Saved data entries
__________________________________________________

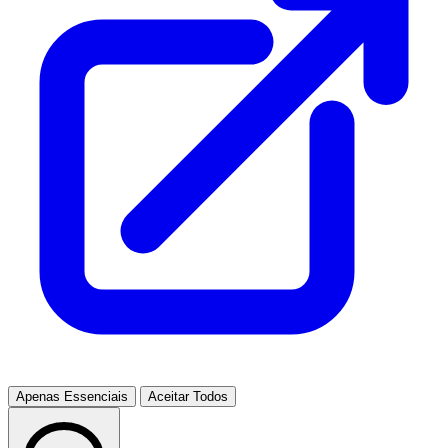
Apenas Essenciais
Aceitar Todos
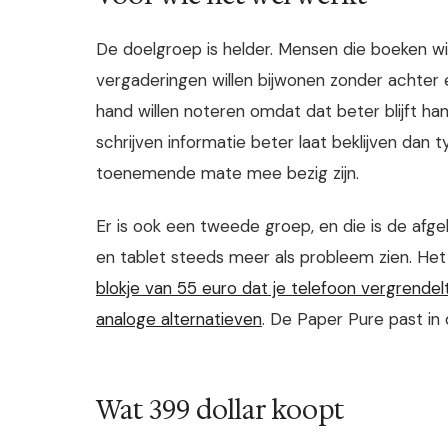
De doelgroep is helder. Mensen die boeken wil
vergaderingen willen bijwonen zonder achter
hand willen noteren omdat dat beter blijft h
schrijven informatie beter laat beklijven dan 
toenemende mate mee bezig zijn.
Er is ook een tweede groep, en die is de afge
en tablet steeds meer als probleem zien. Het
blokje van 55 euro dat je telefoon vergrendel
analoge alternatieven
. De Paper Pure past in 
Wat 399 dollar koopt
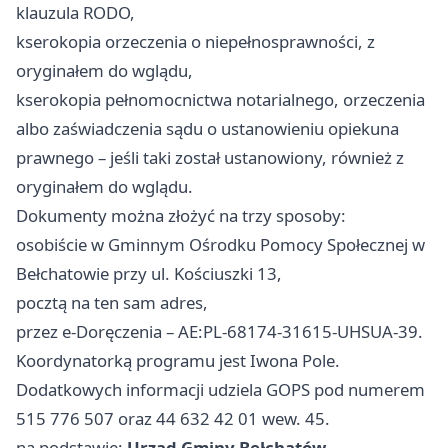
klauzula RODO,
kserokopia orzeczenia o niepełnosprawności, z
oryginałem do wglądu,
kserokopia pełnomocnictwa notarialnego, orzeczenia
albo zaświadczenia sądu o ustanowieniu opiekuna
prawnego – jeśli taki został ustanowiony, również z
oryginałem do wglądu.
Dokumenty można złożyć na trzy sposoby:
osobiście w Gminnym Ośrodku Pomocy Społecznej w
Bełchatowie przy ul. Kościuszki 13,
pocztą na ten sam adres,
przez e-Doręczenia – AE:PL-68174-31615-UHSUA-39.
Koordynatorką programu jest Iwona Pole.
Dodatkowych informacji udziela GOPS pod numerem
515 776 507 oraz 44 632 42 01 wew. 45.
na podstawie:
Urząd Gminy Bełchatów
.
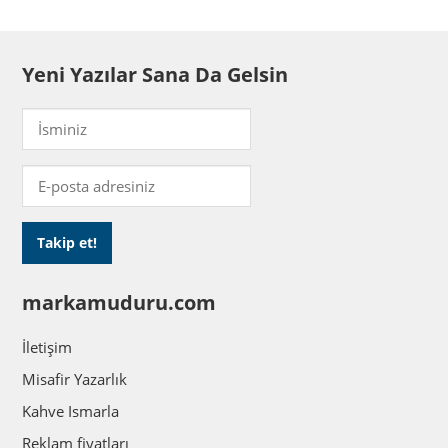
Yeni Yazılar Sana Da Gelsin
markamuduru.com
İletişim
Misafir Yazarlık
Kahve Ismarla
Reklam fiyatları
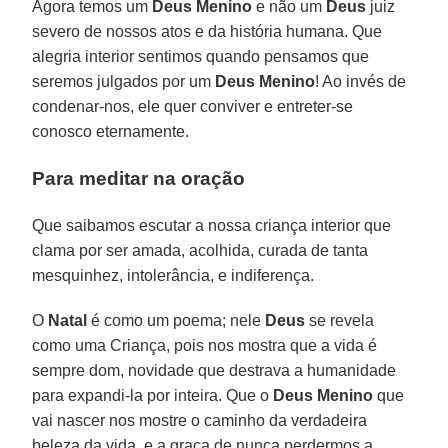
Agora temos um
Deus Menino
e não um
Deus
juiz
severo de nossos atos e da história humana. Que
alegria interior sentimos quando pensamos que
seremos julgados por um
Deus Menino
! Ao invés de
condenar-nos, ele quer conviver e entreter-se
conosco eternamente.
Para meditar na oração
Que saibamos escutar a nossa criança interior que
clama por ser amada, acolhida, curada de tanta
mesquinhez, intolerância, e indiferença.
O
Natal
é como um poema; nele
Deus
se revela
como uma Criança, pois nos mostra que a vida é
sempre dom, novidade que destrava a humanidade
para expandi-la por inteira. Que o
Deus Menino
que
vai nascer nos mostre o caminho da verdadeira
beleza da vida, e a graça de nunca perdermos a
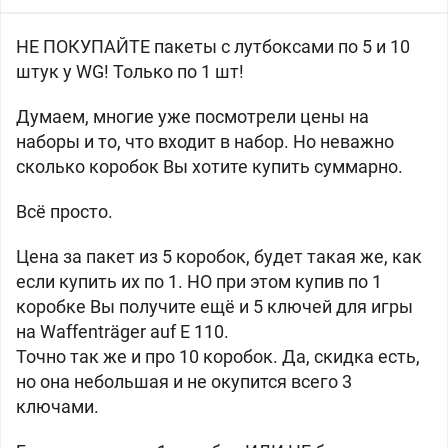
НЕ ПОКУПАЙТЕ пакеты с лутбоксами по 5 и 10
штук у WG! Только по 1 шт!
Думаем, многие уже посмотрели цены на
наборы и то, что входит в набор. Но неважно
сколько коробок Вы хотите купить суммарно.
Всё просто.
Цена за пакет из 5 коробок, будет такая же, как
если купить их по 1. НО при этом купив по 1
коробке Вы получите ещё и 5 ключей для игры
на Waffenträger auf E 110.
Точно так же и про 10 коробок. Да, скидка есть,
но она небольшая и не окупится всего 3
ключами.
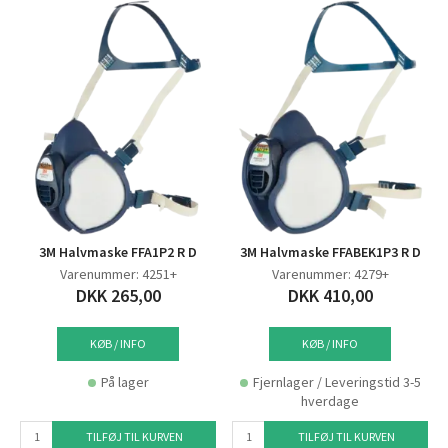
3M Halvmaske FFA1P2 R D
3M Halvmaske FFABEK1P3 R D
Varenummer: 4251+
Varenummer: 4279+
DKK 265,00
DKK 410,00
KØB / INFO
KØB / INFO
På lager
Fjernlager / Leveringstid 3-5
hverdage
TILFØJ TIL KURVEN
TILFØJ TIL KURVEN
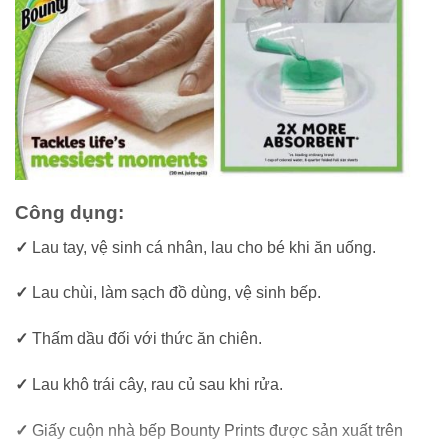
Công dụng:
✓
Lau tay, vệ sinh cá nhân, lau cho bé khi ăn uống.
✓
Lau chùi, làm sạch đồ dùng, vệ sinh bếp.
✓
Thấm dầu đối với thức ăn chiên.
✓
Lau khô trái cây, rau củ sau khi rửa.
✓
Giấy cuộn nhà bếp Bounty Prints được sản xuất trên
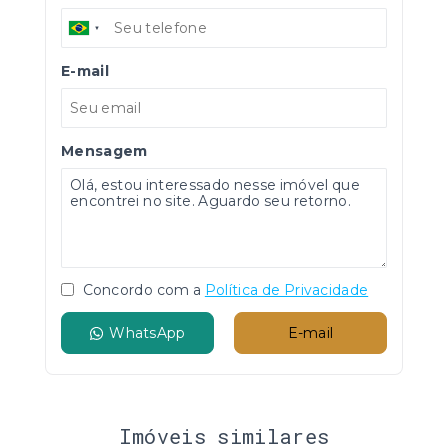
E-mail
Mensagem
Concordo com a
Política de Privacidade
WhatsApp
E-mail
Imóveis similares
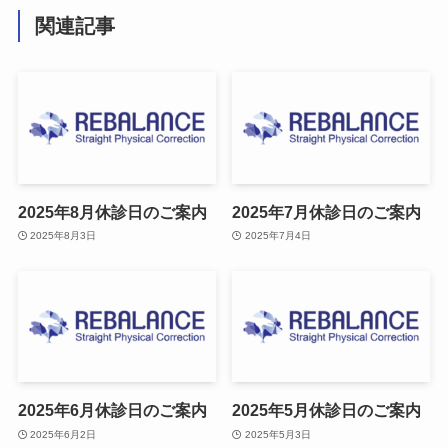
関連記事
2025年8月休診日のご案内
2025年7月休診日のご案内
2025年8月3日
2025年7月4日
2025年6月休診日のご案内
2025年5月休診日のご案内
2025年6月2日
2025年5月3日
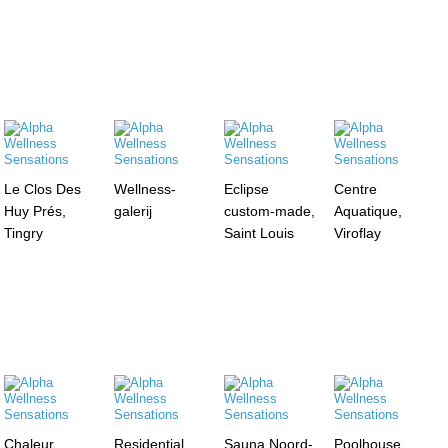
Le Clos Des
Wellness-
Eclipse
Centre
Huy Prés,
galerij
custom-made,
Aquatique,
Tingry
Saint Louis
Viroflay
Chaleur
Residential
Sauna Noord-
Poolhouse,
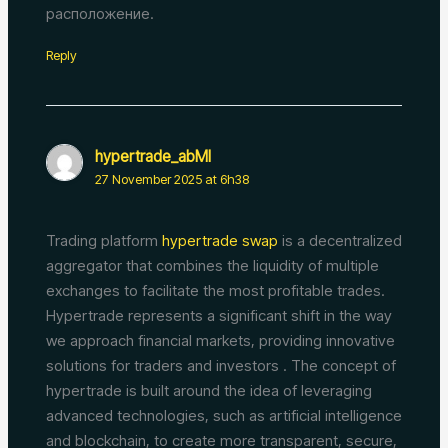
расположение.
Reply
hypertrade_abMl
27 November 2025 at 6h38
Trading platform
hypertrade swap
is a decentralized
aggregator that combines the liquidity of multiple
exchanges to facilitate the most profitable trades.
Hypertrade represents a significant shift in the way
we approach financial markets, providing innovative
solutions for traders and investors . The concept of
hypertrade is built around the idea of leveraging
advanced technologies, such as artificial intelligence
and blockchain, to create more transparent, secure,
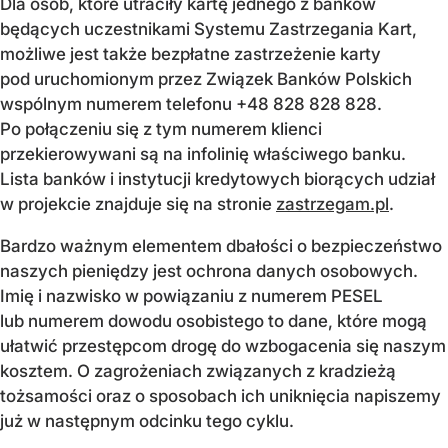
Dla osób, które utraciły kartę jednego z banków
będących uczestnikami Systemu Zastrzegania Kart,
możliwe jest także bezpłatne zastrzeżenie karty
pod uruchomionym przez Związek Banków Polskich
wspólnym numerem telefonu +48 828 828 828.
Po połączeniu się z tym numerem klienci
przekierowywani są na infolinię właściwego banku.
Lista banków i instytucji kredytowych biorących udział
w projekcie znajduje się na stronie
zastrzegam.pl
.
Bardzo ważnym elementem dbałości o bezpieczeństwo
naszych pieniędzy jest ochrona danych osobowych.
Imię i nazwisko w powiązaniu z numerem PESEL
lub numerem dowodu osobistego to dane, które mogą
ułatwić przestępcom drogę do wzbogacenia się naszym
kosztem. O zagrożeniach związanych z kradzieżą
tożsamości oraz o sposobach ich uniknięcia napiszemy
już w następnym odcinku tego cyklu.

__________________________________________________

**EXERCISE INSTRUCTIONS:** An exact copy of the lines above, from the one containing "wspólnym numerem telefonu +48 828 828 828." down to the one containing "Bardzo ważnym elementem" and including both, is the whole answer; retype it and nothing else.

**SOLUTION FOR THIS TASK:**
wspólnym numerem telefonu +48 828 828 828.
Po połączeniu się z tym numerem klienci
przekierowywani są na infolinię właściwego banku.
Lista banków i instytucji kredytowych biorących udział
w projekcie znajduje się na stronie
zastrzegam.pl
.
Bardzo ważnym elementem dbałości o bezpieczeństwo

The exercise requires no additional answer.